Entries shown Start Marker

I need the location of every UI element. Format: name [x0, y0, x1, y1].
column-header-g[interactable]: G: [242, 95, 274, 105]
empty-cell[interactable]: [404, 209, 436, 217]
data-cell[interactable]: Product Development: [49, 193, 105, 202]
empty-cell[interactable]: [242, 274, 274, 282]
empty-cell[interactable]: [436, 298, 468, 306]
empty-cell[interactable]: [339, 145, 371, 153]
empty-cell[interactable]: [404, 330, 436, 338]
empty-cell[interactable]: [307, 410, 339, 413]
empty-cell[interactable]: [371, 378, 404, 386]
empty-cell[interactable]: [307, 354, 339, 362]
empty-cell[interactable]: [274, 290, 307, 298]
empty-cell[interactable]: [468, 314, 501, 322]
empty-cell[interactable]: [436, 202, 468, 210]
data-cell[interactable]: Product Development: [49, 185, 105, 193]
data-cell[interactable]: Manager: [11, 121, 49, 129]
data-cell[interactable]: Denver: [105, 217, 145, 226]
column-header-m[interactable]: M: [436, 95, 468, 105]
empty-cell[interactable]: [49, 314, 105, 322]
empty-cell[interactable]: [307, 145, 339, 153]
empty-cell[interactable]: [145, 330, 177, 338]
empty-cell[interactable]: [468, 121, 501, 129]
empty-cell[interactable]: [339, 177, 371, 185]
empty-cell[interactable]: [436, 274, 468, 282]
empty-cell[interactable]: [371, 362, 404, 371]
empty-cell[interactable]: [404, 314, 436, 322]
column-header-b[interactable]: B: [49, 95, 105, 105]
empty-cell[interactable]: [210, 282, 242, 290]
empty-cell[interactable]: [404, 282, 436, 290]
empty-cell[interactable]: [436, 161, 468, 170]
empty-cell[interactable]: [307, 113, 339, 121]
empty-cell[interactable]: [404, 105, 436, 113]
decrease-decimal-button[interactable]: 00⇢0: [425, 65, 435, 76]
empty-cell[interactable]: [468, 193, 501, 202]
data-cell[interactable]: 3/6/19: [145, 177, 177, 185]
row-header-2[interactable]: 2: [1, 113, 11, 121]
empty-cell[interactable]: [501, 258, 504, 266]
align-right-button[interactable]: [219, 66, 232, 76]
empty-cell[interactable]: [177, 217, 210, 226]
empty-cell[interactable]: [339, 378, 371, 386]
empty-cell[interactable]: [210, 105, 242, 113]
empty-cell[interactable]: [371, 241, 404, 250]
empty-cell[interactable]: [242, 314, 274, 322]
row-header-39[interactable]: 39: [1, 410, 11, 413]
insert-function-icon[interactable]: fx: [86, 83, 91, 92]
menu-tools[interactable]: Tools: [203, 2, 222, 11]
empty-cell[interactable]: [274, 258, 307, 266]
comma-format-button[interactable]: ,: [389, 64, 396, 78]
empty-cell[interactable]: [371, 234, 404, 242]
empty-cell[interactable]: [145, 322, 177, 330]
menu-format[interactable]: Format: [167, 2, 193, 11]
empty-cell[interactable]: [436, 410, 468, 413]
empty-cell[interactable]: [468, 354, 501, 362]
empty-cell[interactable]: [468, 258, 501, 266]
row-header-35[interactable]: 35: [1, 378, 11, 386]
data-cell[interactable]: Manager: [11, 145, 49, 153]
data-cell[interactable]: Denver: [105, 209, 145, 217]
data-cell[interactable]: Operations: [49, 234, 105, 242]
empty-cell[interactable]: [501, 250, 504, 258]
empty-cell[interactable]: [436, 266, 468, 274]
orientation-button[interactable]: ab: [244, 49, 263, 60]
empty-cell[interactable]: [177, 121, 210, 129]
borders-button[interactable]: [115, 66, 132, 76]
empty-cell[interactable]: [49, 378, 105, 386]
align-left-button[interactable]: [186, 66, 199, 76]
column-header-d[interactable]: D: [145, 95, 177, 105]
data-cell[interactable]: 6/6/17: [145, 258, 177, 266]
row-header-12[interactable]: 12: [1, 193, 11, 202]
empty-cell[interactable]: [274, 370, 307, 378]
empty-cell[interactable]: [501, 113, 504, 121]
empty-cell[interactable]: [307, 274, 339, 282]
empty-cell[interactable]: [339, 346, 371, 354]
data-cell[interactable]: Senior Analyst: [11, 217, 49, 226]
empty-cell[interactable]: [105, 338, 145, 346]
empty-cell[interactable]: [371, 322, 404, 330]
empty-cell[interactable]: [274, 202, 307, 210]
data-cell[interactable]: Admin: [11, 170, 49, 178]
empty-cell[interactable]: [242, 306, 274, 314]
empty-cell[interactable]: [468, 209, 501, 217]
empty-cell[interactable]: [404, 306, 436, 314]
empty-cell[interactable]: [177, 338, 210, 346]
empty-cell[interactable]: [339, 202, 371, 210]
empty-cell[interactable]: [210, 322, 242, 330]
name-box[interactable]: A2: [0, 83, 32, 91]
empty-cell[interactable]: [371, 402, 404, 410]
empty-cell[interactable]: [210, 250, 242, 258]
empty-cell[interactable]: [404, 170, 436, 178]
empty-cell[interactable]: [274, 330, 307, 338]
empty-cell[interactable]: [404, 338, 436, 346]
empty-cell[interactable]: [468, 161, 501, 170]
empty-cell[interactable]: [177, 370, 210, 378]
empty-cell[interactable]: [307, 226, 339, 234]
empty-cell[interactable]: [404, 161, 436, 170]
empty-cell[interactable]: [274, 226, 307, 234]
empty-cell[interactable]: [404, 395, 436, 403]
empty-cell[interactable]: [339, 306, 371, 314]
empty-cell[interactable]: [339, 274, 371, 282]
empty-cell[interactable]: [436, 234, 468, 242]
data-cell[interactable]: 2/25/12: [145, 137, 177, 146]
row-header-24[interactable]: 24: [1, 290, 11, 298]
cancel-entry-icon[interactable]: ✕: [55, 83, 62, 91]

Entries shown End Marker

| About this exercise |
The records above need to be written out once more, exactly.

| Written answer |
I need the location of every UI element. Format: name [x0, y0, x1, y1].
column-header-g[interactable]: G: [242, 95, 274, 105]
empty-cell[interactable]: [404, 209, 436, 217]
data-cell[interactable]: Product Development: [49, 193, 105, 202]
empty-cell[interactable]: [242, 274, 274, 282]
empty-cell[interactable]: [436, 298, 468, 306]
empty-cell[interactable]: [339, 145, 371, 153]
empty-cell[interactable]: [404, 330, 436, 338]
empty-cell[interactable]: [307, 410, 339, 413]
empty-cell[interactable]: [371, 378, 404, 386]
empty-cell[interactable]: [307, 354, 339, 362]
empty-cell[interactable]: [274, 290, 307, 298]
empty-cell[interactable]: [468, 314, 501, 322]
empty-cell[interactable]: [436, 202, 468, 210]
data-cell[interactable]: Product Development: [49, 185, 105, 193]
data-cell[interactable]: Manager: [11, 121, 49, 129]
data-cell[interactable]: Denver: [105, 217, 145, 226]
column-header-m[interactable]: M: [436, 95, 468, 105]
empty-cell[interactable]: [49, 314, 105, 322]
empty-cell[interactable]: [307, 145, 339, 153]
empty-cell[interactable]: [145, 330, 177, 338]
empty-cell[interactable]: [468, 121, 501, 129]
empty-cell[interactable]: [339, 177, 371, 185]
empty-cell[interactable]: [436, 274, 468, 282]
empty-cell[interactable]: [371, 362, 404, 371]
empty-cell[interactable]: [404, 314, 436, 322]
column-header-b[interactable]: B: [49, 95, 105, 105]
empty-cell[interactable]: [210, 282, 242, 290]
empty-cell[interactable]: [404, 282, 436, 290]
empty-cell[interactable]: [436, 161, 468, 170]
empty-cell[interactable]: [307, 113, 339, 121]
empty-cell[interactable]: [404, 105, 436, 113]
decrease-decimal-button[interactable]: 00⇢0: [425, 65, 435, 76]
empty-cell[interactable]: [468, 193, 501, 202]
data-cell[interactable]: 3/6/19: [145, 177, 177, 185]
row-header-2[interactable]: 2: [1, 113, 11, 121]
empty-cell[interactable]: [501, 258, 504, 266]
align-right-button[interactable]: [219, 66, 232, 76]
empty-cell[interactable]: [177, 217, 210, 226]
empty-cell[interactable]: [339, 378, 371, 386]
empty-cell[interactable]: [210, 105, 242, 113]
empty-cell[interactable]: [371, 241, 404, 250]
empty-cell[interactable]: [242, 314, 274, 322]
row-header-39[interactable]: 39: [1, 410, 11, 413]
insert-function-icon[interactable]: fx: [86, 83, 91, 92]
menu-tools[interactable]: Tools: [203, 2, 222, 11]
empty-cell[interactable]: [274, 258, 307, 266]
comma-format-button[interactable]: ,: [389, 64, 396, 78]
empty-cell[interactable]: [371, 234, 404, 242]
empty-cell[interactable]: [145, 322, 177, 330]
menu-format[interactable]: Format: [167, 2, 193, 11]
empty-cell[interactable]: [436, 410, 468, 413]
empty-cell[interactable]: [468, 354, 501, 362]
empty-cell[interactable]: [468, 258, 501, 266]
row-header-35[interactable]: 35: [1, 378, 11, 386]
data-cell[interactable]: Manager: [11, 145, 49, 153]
data-cell[interactable]: Denver: [105, 209, 145, 217]
data-cell[interactable]: Operations: [49, 234, 105, 242]
empty-cell[interactable]: [501, 250, 504, 258]
empty-cell[interactable]: [436, 266, 468, 274]
orientation-button[interactable]: ab: [244, 49, 263, 60]
empty-cell[interactable]: [177, 121, 210, 129]
borders-button[interactable]: [115, 66, 132, 76]
empty-cell[interactable]: [49, 378, 105, 386]
align-left-button[interactable]: [186, 66, 199, 76]
column-header-d[interactable]: D: [145, 95, 177, 105]
data-cell[interactable]: 6/6/17: [145, 258, 177, 266]
row-header-12[interactable]: 12: [1, 193, 11, 202]
empty-cell[interactable]: [274, 370, 307, 378]
empty-cell[interactable]: [501, 113, 504, 121]
empty-cell[interactable]: [307, 274, 339, 282]
empty-cell[interactable]: [339, 346, 371, 354]
data-cell[interactable]: Senior Analyst: [11, 217, 49, 226]
empty-cell[interactable]: [105, 338, 145, 346]
empty-cell[interactable]: [371, 322, 404, 330]
empty-cell[interactable]: [274, 202, 307, 210]
data-cell[interactable]: Admin: [11, 170, 49, 178]
empty-cell[interactable]: [242, 306, 274, 314]
empty-cell[interactable]: [468, 209, 501, 217]
empty-cell[interactable]: [404, 306, 436, 314]
empty-cell[interactable]: [177, 338, 210, 346]
empty-cell[interactable]: [339, 202, 371, 210]
empty-cell[interactable]: [210, 322, 242, 330]
name-box[interactable]: A2: [0, 83, 32, 91]
empty-cell[interactable]: [371, 402, 404, 410]
empty-cell[interactable]: [210, 250, 242, 258]
empty-cell[interactable]: [404, 170, 436, 178]
empty-cell[interactable]: [274, 330, 307, 338]
empty-cell[interactable]: [404, 338, 436, 346]
empty-cell[interactable]: [468, 161, 501, 170]
empty-cell[interactable]: [177, 370, 210, 378]
empty-cell[interactable]: [307, 226, 339, 234]
empty-cell[interactable]: [404, 161, 436, 170]
empty-cell[interactable]: [274, 226, 307, 234]
empty-cell[interactable]: [404, 395, 436, 403]
empty-cell[interactable]: [339, 306, 371, 314]
empty-cell[interactable]: [339, 274, 371, 282]
empty-cell[interactable]: [436, 234, 468, 242]
data-cell[interactable]: 2/25/12: [145, 137, 177, 146]
row-header-24[interactable]: 24: [1, 290, 11, 298]
cancel-entry-icon[interactable]: ✕: [55, 83, 62, 91]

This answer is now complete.